TASK BRIEF: What I need is an exact repeat of the lines from the one with "You are a GUI" through the end of the listing below. Leave out every picture.

MATERIALS PROVIDED:
* * * * * * *
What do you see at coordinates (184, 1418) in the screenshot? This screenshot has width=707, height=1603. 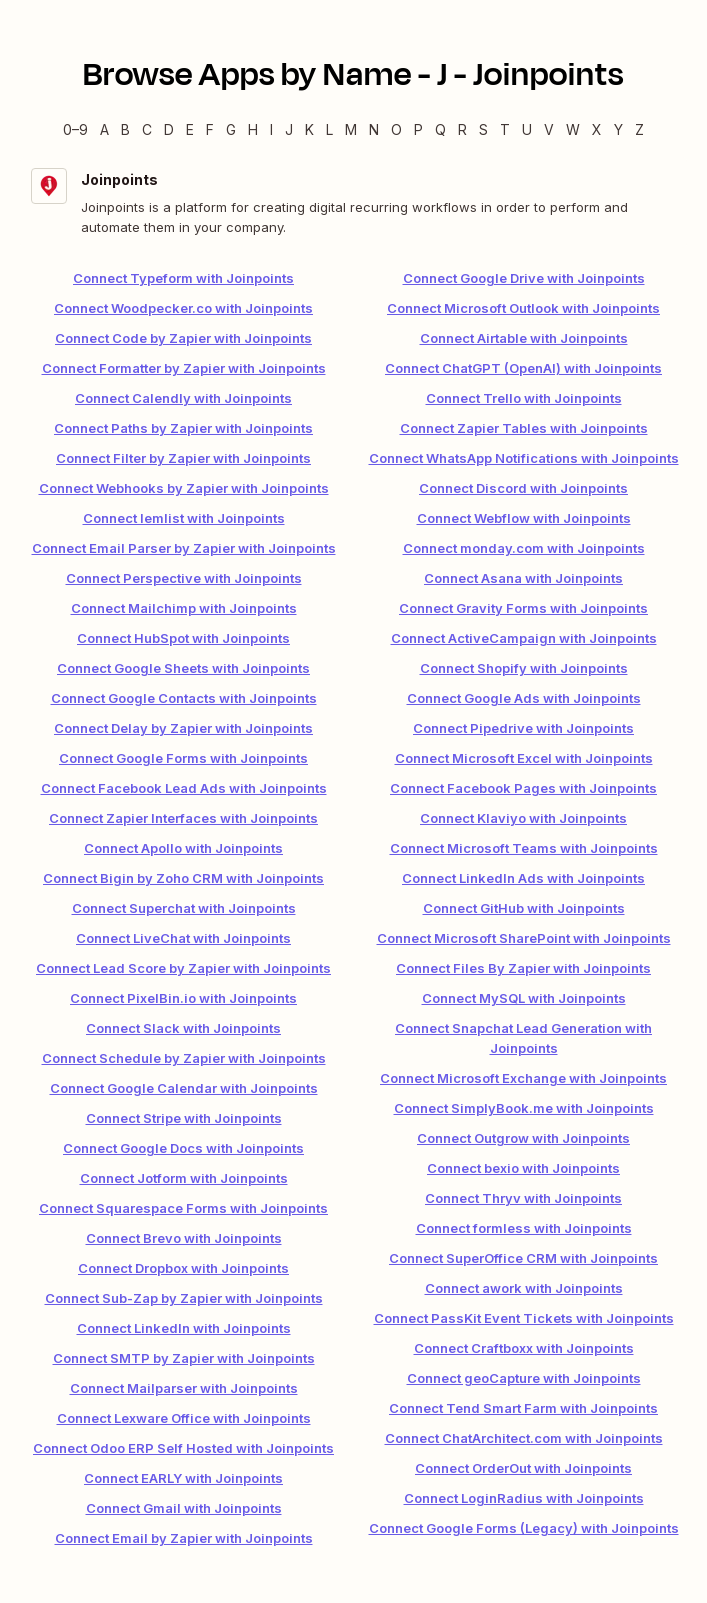 I see `Connect Lexware Office with Joinpoints [link]` at bounding box center [184, 1418].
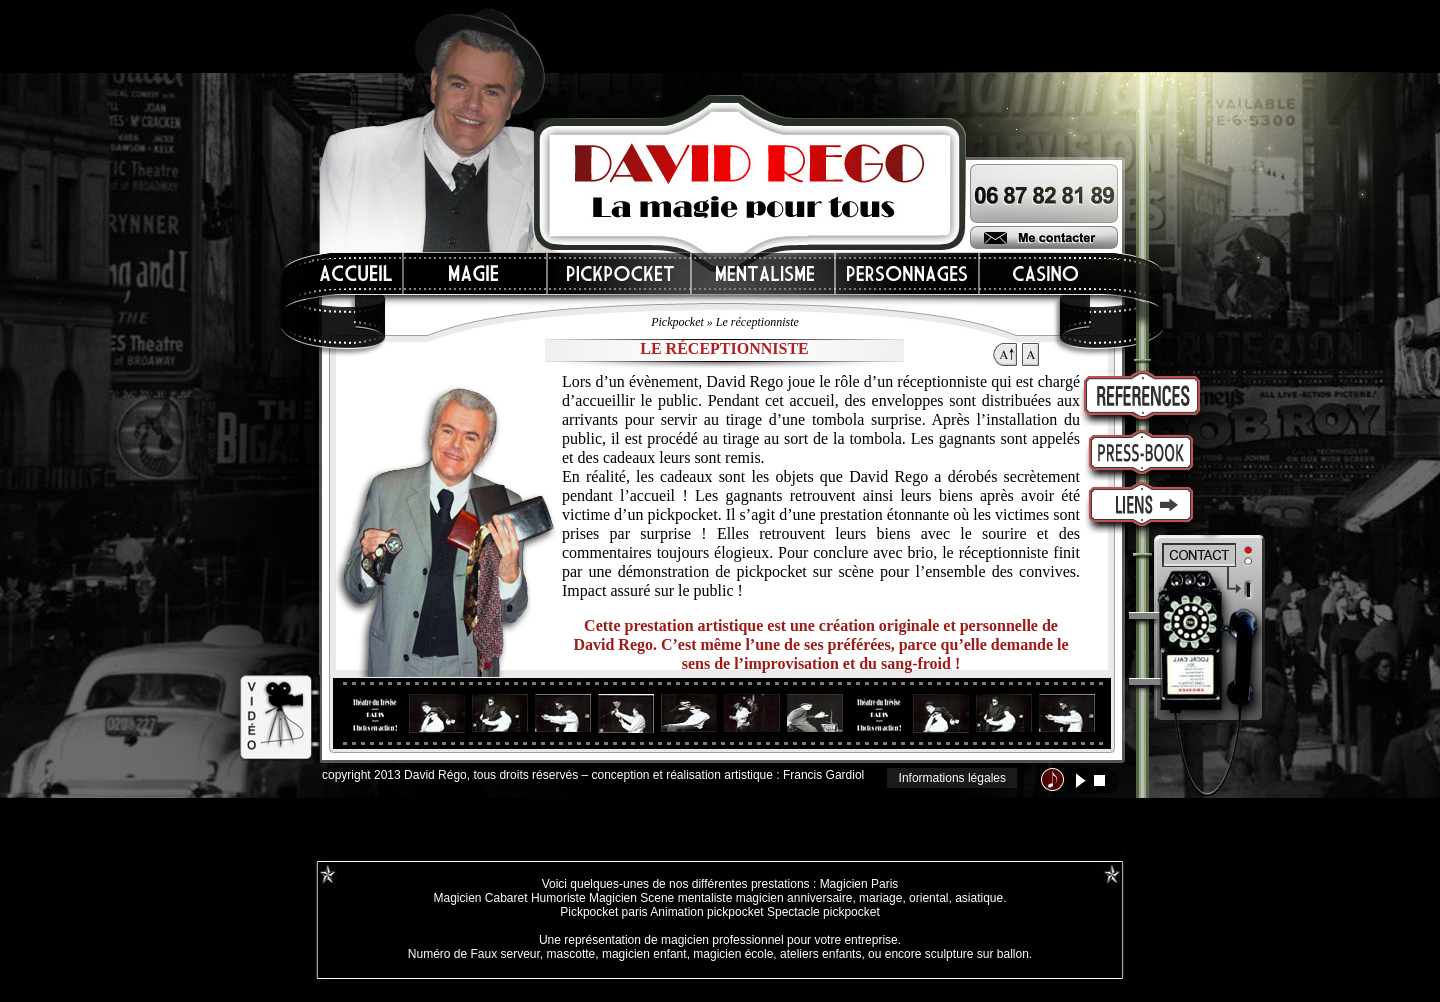  What do you see at coordinates (474, 954) in the screenshot?
I see `Numéro de Faux serveur` at bounding box center [474, 954].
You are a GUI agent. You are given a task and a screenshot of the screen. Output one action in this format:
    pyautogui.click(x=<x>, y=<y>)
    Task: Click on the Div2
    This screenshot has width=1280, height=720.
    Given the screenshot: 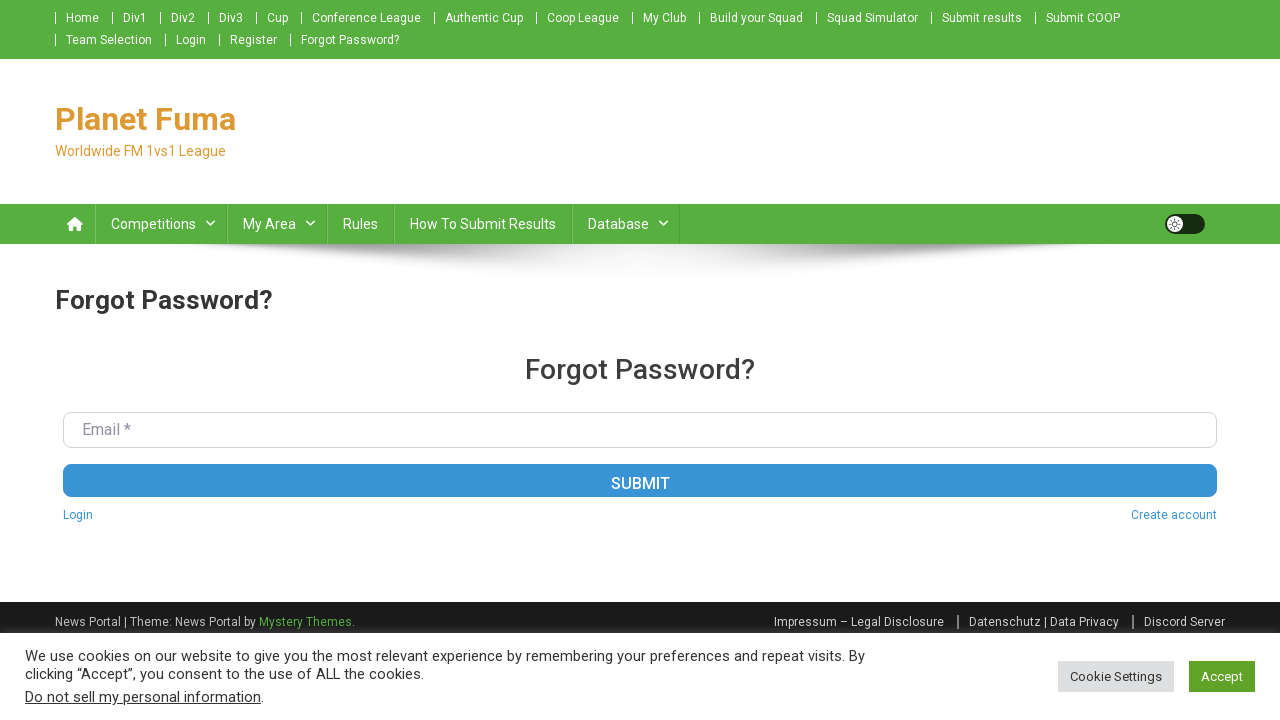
* * * * * * *
SOLUTION FOR THIS EXERCISE:
You are a GUI agent. You are given a task and a screenshot of the screen. Output one action in this format:
    pyautogui.click(x=<x>, y=<y>)
    Task: Click on the Div2
    This screenshot has width=1280, height=720.
    Given the screenshot: 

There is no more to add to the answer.